Circuit du TDF féminin 2023 publié sur le site du Tour de France. Le Tour de France féminin n’a repris qu’en 2022 après la parenthèse 1984-1989.

Réparties en deux groupes de vingt-quatre, celles du premier peloton rouleront les étapes 1, 2 et 3, tandis que le deuxième courra les étapes 5, 6 et 7. "Nous avons sélectionné les candidates que nous estimons capables de tenir les trois jours de course d’affilée. Des jeunes filles qui ont déjà amorcé la compétition au niveau régional," explique Marie-Françoise Potereau, chargée du cyclisme féminin à la Fédération française.

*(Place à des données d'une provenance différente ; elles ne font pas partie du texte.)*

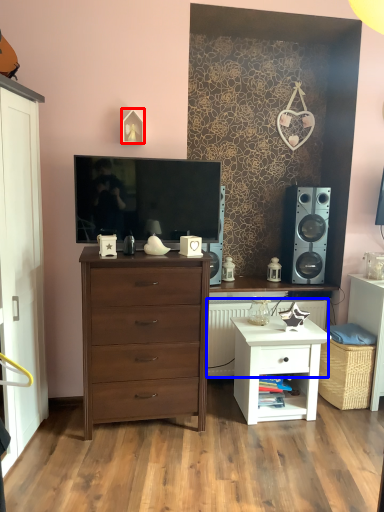 Question: Which of the following is the farthest to the observer, picture frame (highlighted by a red box) or radiator (highlighted by a blue box)?

Choices:
 (A) picture frame
 (B) radiator

Answer: (B) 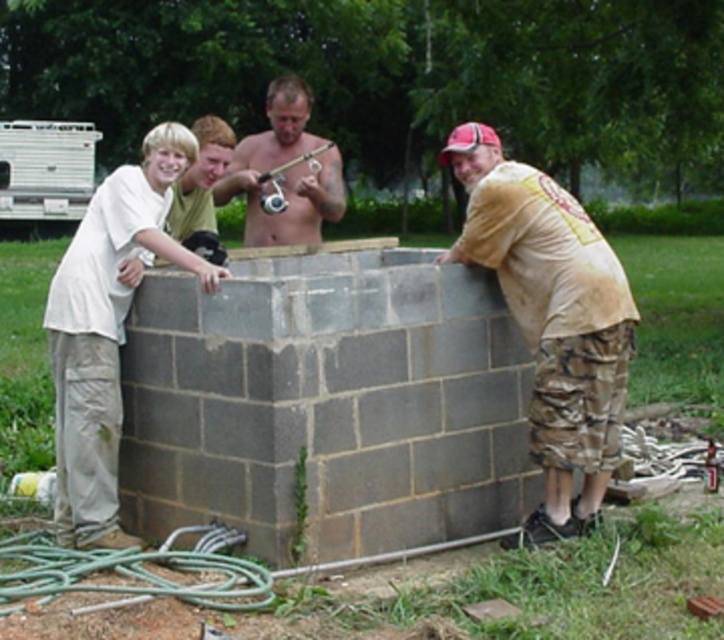 You are standing at the point labeled as point (568, 481) and want to move towards the construction site. The construction site is 19.20 feet away from you. If you walk straight ahead, will you reach the construction site before walking 20 feet?

Yes, because the distance from the viewer to point (568, 481) is 19.20 feet, which is less than 20 feet, so walking straight ahead will reach the construction site before walking 20 feet. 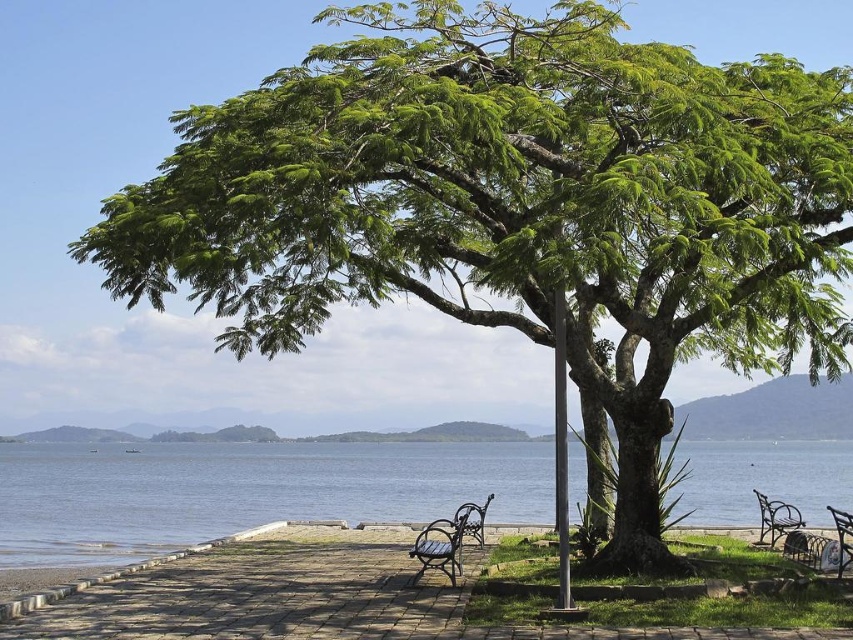 Question: Is blue water at lower center further to the viewer compared to brown wooden bench at lower right?

Choices:
 (A) yes
 (B) no

Answer: (B)

Question: Can you confirm if blue water at lower center is positioned to the left of brown wooden bench at lower right?

Choices:
 (A) yes
 (B) no

Answer: (A)

Question: Estimate the real-world distances between objects in this image. Which object is farther from the brown wooden bench at lower right?

Choices:
 (A) blue water at lower center
 (B) bronze textured bench at center
 (C) wooden bench at center

Answer: (A)

Question: Which point is farther to the camera?

Choices:
 (A) brown wooden bench at lower right
 (B) bronze textured bench at center
 (C) blue water at lower center
 (D) wooden bench at center

Answer: (A)

Question: Can you confirm if bronze textured bench at center is bigger than wooden bench at center?

Choices:
 (A) no
 (B) yes

Answer: (A)

Question: Estimate the real-world distances between objects in this image. Which object is farther from the brown wooden bench at lower right?

Choices:
 (A) wooden bench at center
 (B) bronze textured bench at center
 (C) blue water at lower center

Answer: (C) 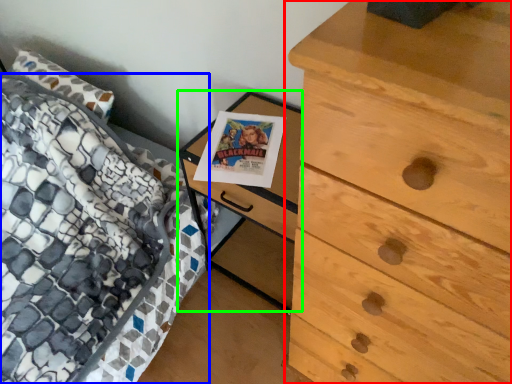 Question: Considering the real-world distances, which object is closest to chest of drawers (highlighted by a red box)? bed (highlighted by a blue box) or nightstand (highlighted by a green box).

Choices:
 (A) bed
 (B) nightstand

Answer: (B) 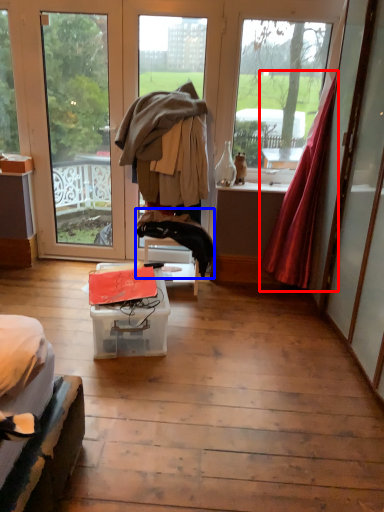 Question: Which object is closer to the camera taking this photo, curtain (highlighted by a red box) or clothing (highlighted by a blue box)?

Choices:
 (A) curtain
 (B) clothing

Answer: (A) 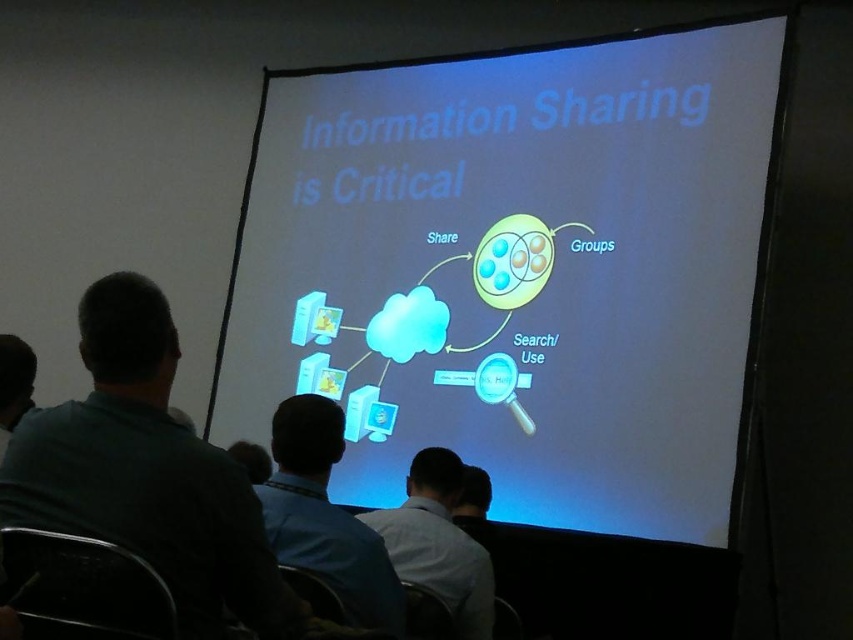 Question: Which of the following is the closest to the observer?

Choices:
 (A) green fabric shirt at left
 (B) gray shirt at lower center
 (C) white glossy projector screen at center

Answer: (A)

Question: Is white glossy projector screen at center behind green fabric shirt at left?

Choices:
 (A) yes
 (B) no

Answer: (A)

Question: Where is blue shirt at center located in relation to gray shirt at lower center in the image?

Choices:
 (A) right
 (B) left

Answer: (B)

Question: Among these objects, which one is nearest to the camera?

Choices:
 (A) blue shirt at center
 (B) gray shirt at lower center
 (C) white glossy projector screen at center
 (D) green fabric shirt at left

Answer: (D)

Question: Among these points, which one is farthest from the camera?

Choices:
 (A) click(196, 561)
 (B) click(386, 356)

Answer: (B)

Question: Is green fabric shirt at left closer to camera compared to gray shirt at lower center?

Choices:
 (A) no
 (B) yes

Answer: (B) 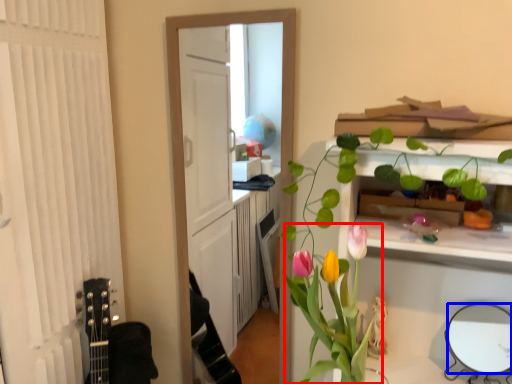 Question: Which object appears closest to the camera in this image, floral arrangement (highlighted by a red box) or mirror (highlighted by a blue box)?

Choices:
 (A) floral arrangement
 (B) mirror

Answer: (A)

Ces jeunes filles-là auront vécu le tour de France féminin et construit des projections. C’est cela qui manquait aux générations de championnes précédentes. 

Marie-Françoise Potereau

Marie-Françoise Potereau a disputé cinq Tours de France féminins entre 1984 et 1989. Elle se souvient : "Ce qui nous manquait, ce n’est pas la visibilité, puisqu’il y avait des petits reportages sur le tour féminin, à l’époque, mais il n’y avait pas la même énergie. Ces jeunes filles-là auront vécu le tour de France féminin et construit des projections. C’est cela qui manquait aux générations de championnes précédentes."  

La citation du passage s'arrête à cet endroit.